*WHAT NEEDS TO BE DONE*:
In the listing below, locate the line containing "subventions pour adapter" and the line containing "d’autres sont accessibles". Output both of them and every line between, exactly as written, and nothing more.

*EXERCISE DATA*:
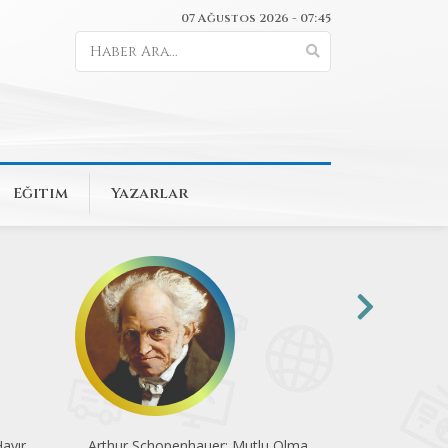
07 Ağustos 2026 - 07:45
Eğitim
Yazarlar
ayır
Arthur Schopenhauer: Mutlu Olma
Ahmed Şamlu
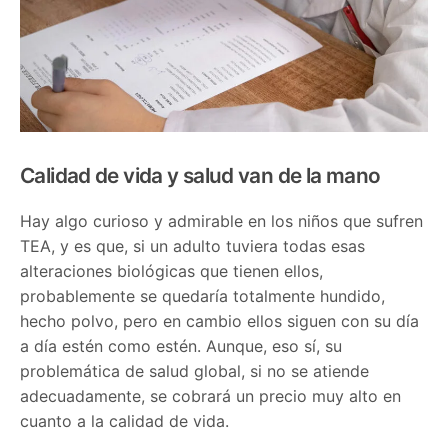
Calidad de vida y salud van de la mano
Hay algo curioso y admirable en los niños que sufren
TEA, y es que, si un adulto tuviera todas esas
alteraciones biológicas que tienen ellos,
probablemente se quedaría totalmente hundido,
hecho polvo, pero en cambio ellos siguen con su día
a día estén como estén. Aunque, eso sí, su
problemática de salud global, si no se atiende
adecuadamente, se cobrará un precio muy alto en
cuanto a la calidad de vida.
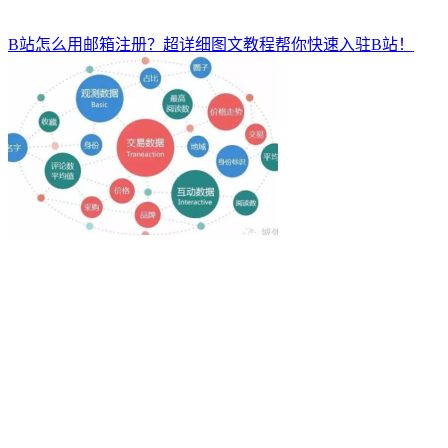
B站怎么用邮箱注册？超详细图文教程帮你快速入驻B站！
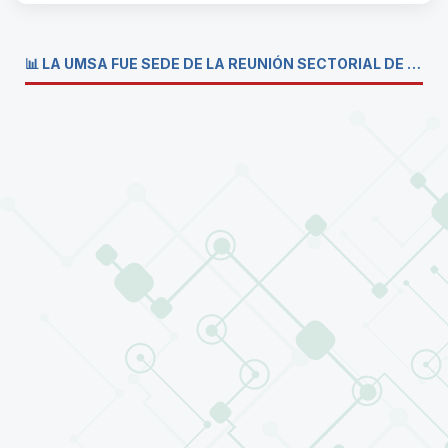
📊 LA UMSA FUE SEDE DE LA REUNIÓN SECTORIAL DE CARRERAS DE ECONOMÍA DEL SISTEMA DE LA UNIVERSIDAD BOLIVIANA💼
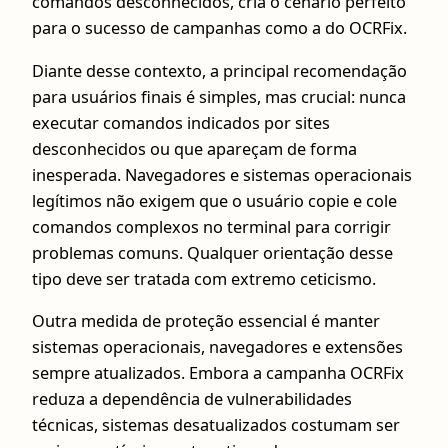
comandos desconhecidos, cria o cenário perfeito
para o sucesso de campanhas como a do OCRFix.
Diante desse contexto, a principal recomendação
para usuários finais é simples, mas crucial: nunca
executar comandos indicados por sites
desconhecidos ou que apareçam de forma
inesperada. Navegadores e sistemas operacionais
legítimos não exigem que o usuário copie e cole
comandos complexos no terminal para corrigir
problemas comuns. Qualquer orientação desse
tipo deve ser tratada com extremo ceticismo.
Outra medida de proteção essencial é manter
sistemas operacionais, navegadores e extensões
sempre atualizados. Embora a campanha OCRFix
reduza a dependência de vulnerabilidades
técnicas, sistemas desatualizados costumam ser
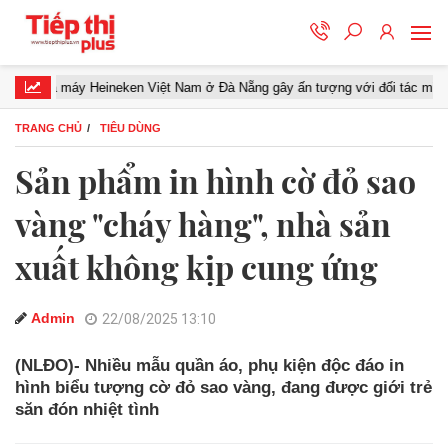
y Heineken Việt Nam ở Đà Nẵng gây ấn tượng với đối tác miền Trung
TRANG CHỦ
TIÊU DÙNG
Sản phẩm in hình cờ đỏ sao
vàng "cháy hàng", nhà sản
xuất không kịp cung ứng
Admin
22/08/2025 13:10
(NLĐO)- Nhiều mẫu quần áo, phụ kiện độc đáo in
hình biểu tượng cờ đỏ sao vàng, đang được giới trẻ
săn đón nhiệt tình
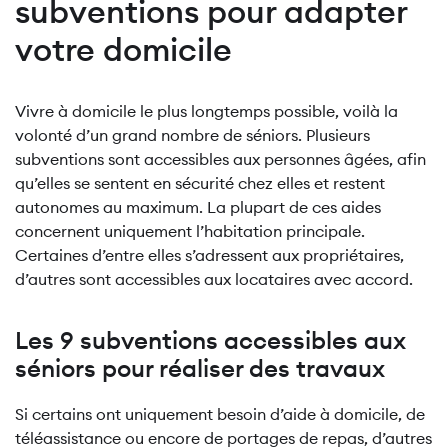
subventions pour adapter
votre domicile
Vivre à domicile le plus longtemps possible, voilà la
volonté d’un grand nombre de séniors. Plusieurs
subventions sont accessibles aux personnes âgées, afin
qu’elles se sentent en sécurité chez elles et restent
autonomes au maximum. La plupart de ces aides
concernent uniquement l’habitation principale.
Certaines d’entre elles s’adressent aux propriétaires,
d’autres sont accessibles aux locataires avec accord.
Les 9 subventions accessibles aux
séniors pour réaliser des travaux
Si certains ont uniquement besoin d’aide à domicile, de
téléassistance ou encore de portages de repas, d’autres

*TASK ANSWER*:
subventions pour adapter
votre domicile
Vivre à domicile le plus longtemps possible, voilà la
volonté d’un grand nombre de séniors. Plusieurs
subventions sont accessibles aux personnes âgées, afin
qu’elles se sentent en sécurité chez elles et restent
autonomes au maximum. La plupart de ces aides
concernent uniquement l’habitation principale.
Certaines d’entre elles s’adressent aux propriétaires,
d’autres sont accessibles aux locataires avec accord.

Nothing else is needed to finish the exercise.